Beglückender Moment kurz vor Weihnachten in unserer Aula im Dorotheenviertel in Hilden: Kinder- und Jugendliche, die in unseren Häusern wohnen und begleitet werden, führen die Geschichte von der Geburt Jesu auf – und tanzen auf der Bühne wild und ausgelassen zum Trommeln der Percussiongruppe. Und dann tritt ein Mädchen als Engel auf und singt mit starker Stimme einen Christmas-Song. Es wird still im Publikum. Wir lauschen gebannt: die Senioren der Altenheime, die gekommen sind oder gebracht wurden, die Kids aus den Wohngruppen, die Mitarbeitenden. Nur ein kurzer Moment – aber der Himmel öffnet sich.

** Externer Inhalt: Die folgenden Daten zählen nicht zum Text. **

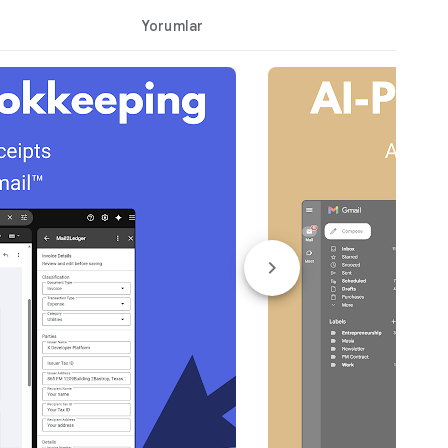
Yorumlar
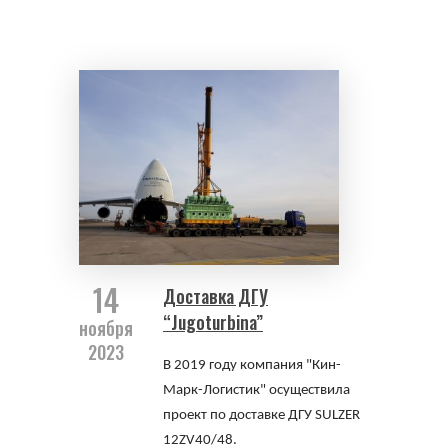
14
Доставка ДГУ
“Jugoturbina”
ноября
2023
В 2019 году компания "Кин-
Марк-Логистик" осуществила
проект по доставке ДГУ SULZER
12ZV40/48.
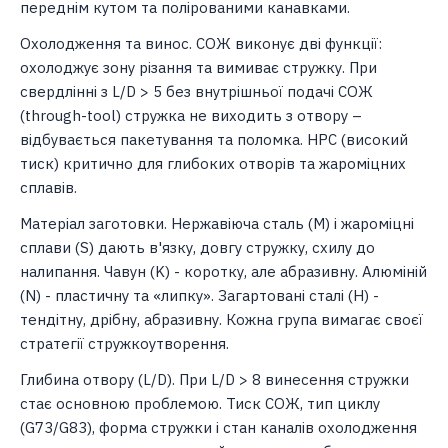
переднім кутом та полірованими канавками.
Охолодження та винос. СОЖ виконує дві функції:
охолоджує зону різання та вимиває стружку. При
свердлінні з L/D > 5 без внутрішньої подачі СОЖ
(through-tool) стружка не виходить з отвору –
відбувається пакетування та поломка. HPC (високий
тиск) критично для глибоких отворів та жароміцних
сплавів.
Матеріал заготовки. Нержавіюча сталь (M) і жароміцні
сплави (S) дають в'язку, довгу стружку, схилу до
налипання. Чавун (K) - коротку, але абразивну. Алюміній
(N) - пластичну та «липку». Загартовані сталі (H) -
тендітну, дрібну, абразивну. Кожна група вимагає своєї
стратегії стружкоутворення.
Глибина отвору (L/D). При L/D > 8 винесення стружки
стає основною проблемою. Тиск СОЖ, тип циклу
(G73/G83), форма стружки і стан каналів охолодження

Jubeln und lauschen. Wie vielfältig kann Weihnachten sein! Und wie vielfältig wird es bei uns begangen! Mit Kolleginnen und Kollegen, mit den Klienten und Bewohnerinnen, in unserer Graf Recke Kirche, in unseren Einrichtungen, in den Kitas, in den Schulen, in den Wohngruppen und Wohnbereichen und an so vielen anderen Orten.

Für die einen ist Weihnachten ein Fest der Freude. Zum ersten Mal in neuer Geborgenheit diese Tage begehen können. Für viele unserer Senioren in der Altenhilfe ist es die nostalgische Erinnerung an frühere Tage. Manche lauschen der tröstlichen Botschaft von der Geburt des Gottessohnes. Andere nutzen die Tage vor allem zum Durchatmen und für Besuche. Für viele unserer Klienten und Bewohner ist das die Weihnachtszeit eine durchaus ambivalente Zeit. Wer in diesen Tagen Dienst tut in unseren Einrichtungen, weiß das.

Für uns in der Graf Recke Stiftung ist Weihnachten zugleich Verheißung und Auftrag. Weihnachten steht für die Verheißung, dass in Jesus eine neue Zeit begonnen hat: unbemerkter Anfang, weltbewegend. Und Weihnachten steht für den Auftrag an uns, Teil dieser gottgestifteten Weltbewegung zu bleiben und immer wieder neu diakonisch für das Leben einzutreten. 

In diesem Sinne ein frohes, tröstliches, friedvolles und gesegnetes Weihnachtsfest!